Le Québec a tout intérêt à se soucier du nouveau gouvernement de Kathleen Wynne. La première ministre de l'Ontario, dont le parti vient d'être élu majoritaire, propose des politiques économiques qui auront une incidence sur le Québec. La plupart des mesures se trouvent dans le budget ontarien déposé - mais non adopté - avant les élections, que Kathleen Wynne a l'intention de reprendre pour l'essentiel.

L'Ontario est la province avec laquelle le Québec a le plus de liens commerciaux. Nos «exportations» vers l'Ontario représentent environ 60% des «exportations» interprovinciales, rappelait le ministère des Finances du Québec dans son récent budget. Voici donc un survol de certains avantages et inconvénients pour le Québec des politiques ontariennes sous Kathleen Wynne.

Avantage: les investissements publics

Le nouveau gouvernement ontarien a promis d'investir 130 milliards de dollars dans ses infrastructures d'ici 10 ans. Principales cibles: les routes, les ponts et les transports en commun. Cet apport de fonds est de nature à relancer l'économie de nos voisins. Chaque dollar investi par le gouvernement dans les infrastructures fait augmenter le produit intérieur brut (PIB) ontarien de 1,14$ à court terme, selon le budget. Or, quand l'économie ontarienne progresse, elle profite tôt ou tard aux entreprises du Québec. De fait, une variation de 1% du PIB réel de l'Ontario donne lieu à une variation de 0,4% du PIB du Québec, selon les estimations du ministère des Finances du Québec.

Avantage: le rattrapage sur la dette

Ces dernières années, les déficits répétés de l'Ontario ont eu pour effet d'y gonfler la dette, à tel point que la province est en train de nous rattraper. Le gouvernement social de Mme Wynne ne devrait pas changer la tendance. En cinq ans, la dette nette de l'Ontario aura bondi de 96 milliards, pour atteindre 289 milliards au 31 mars 2015. Exprimée autrement, la dette y sera passée de 32,5% du PIB à 40,3%, un bond de 7,8 points en cinq ans. Pendant ce temps, au Québec, cette même dette aura crû de 41 milliards, à 192 milliards. Dit autrement, notre dette sera passée de 49,7% de notre PIB à 51,0%, soit un bond de seulement 1,3 point de pourcentage.

Avantage: l'imposition des riches

Dans le budget déposé avant les élections, les libéraux ontariens proposaient de hausser la facture d'impôt des 2% des contribuables les plus riches. Cette hausse aurait pour effet de réduire l'écart avec les riches du Québec, sans toutefois le combler.
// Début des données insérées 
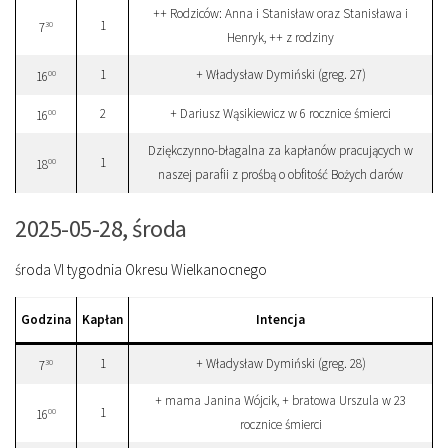
++ Rodziców: Anna i Stanisław oraz Stanisława i
1
30
7
Henryk, ++ z rodziny
1
+ Władysław Dymiński (greg. 27)
00
16
2
+ Dariusz Wąsikiewicz w 6 rocznice śmierci
00
16
Dziękczynno-błagalna za kapłanów pracujących w
1
00
18
naszej parafii z prośbą o obfitość Bożych darów
2025-05-28, środa
środa VI tygodnia Okresu Wielkanocnego
Godzina
Kapłan
Intencja
1
+ Władysław Dymiński (greg. 28)
30
7
+ mama Janina Wójcik, + bratowa Urszula w 23
1
00
16
rocznice śmierci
Essentiellement, le parti de Kathleen Wynne suggérait d'appliquer à un plus grand nombre de contribuables le taux d'imposition maximal de 49,53%. Cet élargissement aurait été fait en diminuant le seuil de revenus à partir duquel s'appliquerait ce taux maximal. Le seuil serait passé de 514 091$ à 220 001$. Au Québec, le taux maximal de 49,97% (provincial-fédéral combiné) s'applique à partir de revenus de 136 272$.

Inconvénient: la bataille de la péréquation

L'Ontario se plaint du traitement qui lui est réservé concernant la péréquation, ce programme de redistribution de la richesse. Cette année, la province voisine recevra 2 milliards, soit 1,2 milliard de moins que l'an dernier. Or, ses revendications touchent directement le Québec. Depuis 2009, le fédéral plafonne les paiements selon la croissance du PIB. Ce plafonnement fait en sorte que les réclamations d'une province comme l'Ontario ont une incidence sur les revenus d'un autre bénéficiaire, comme le Québec. L'Ontario estime perdre 670 millions cette année avec ce plafonnement. Ensuite, l'Ontario se plaint de perdre 300 millions cette année en raison de la décision du Québec de fermer Gentilly-2. Cette fermeture permet au Québec de recevoir plus de péréquation, puisque la province devient temporairement moins riche en raison des coûts de fermeture.

Inconvénient: la réforme de la fiscalité

Le gouvernement Couillard vient de lancer une commission d'examen sur la fiscalité québécoise. Entre autres, la commission évaluera si les nombreux crédits d'impôt aux entreprises atteignent leur but. Or, à ce chapitre, l'Ontario a sept mois d'avance. La province voisine a en effet créé en novembre 2013 son comité technique pour examiner les programmes de soutien aux entreprises, y compris les crédits d'impôt, les subventions et les autres programmes de soutien. Le rapport devait être remis ce printemps, mais les élections en ont reporté le dépôt. Dans son budget non adopté, le gouvernement ontarien se proposait notamment de réformer le crédit d'impôt pour la recherche et développement et celui pour la formation.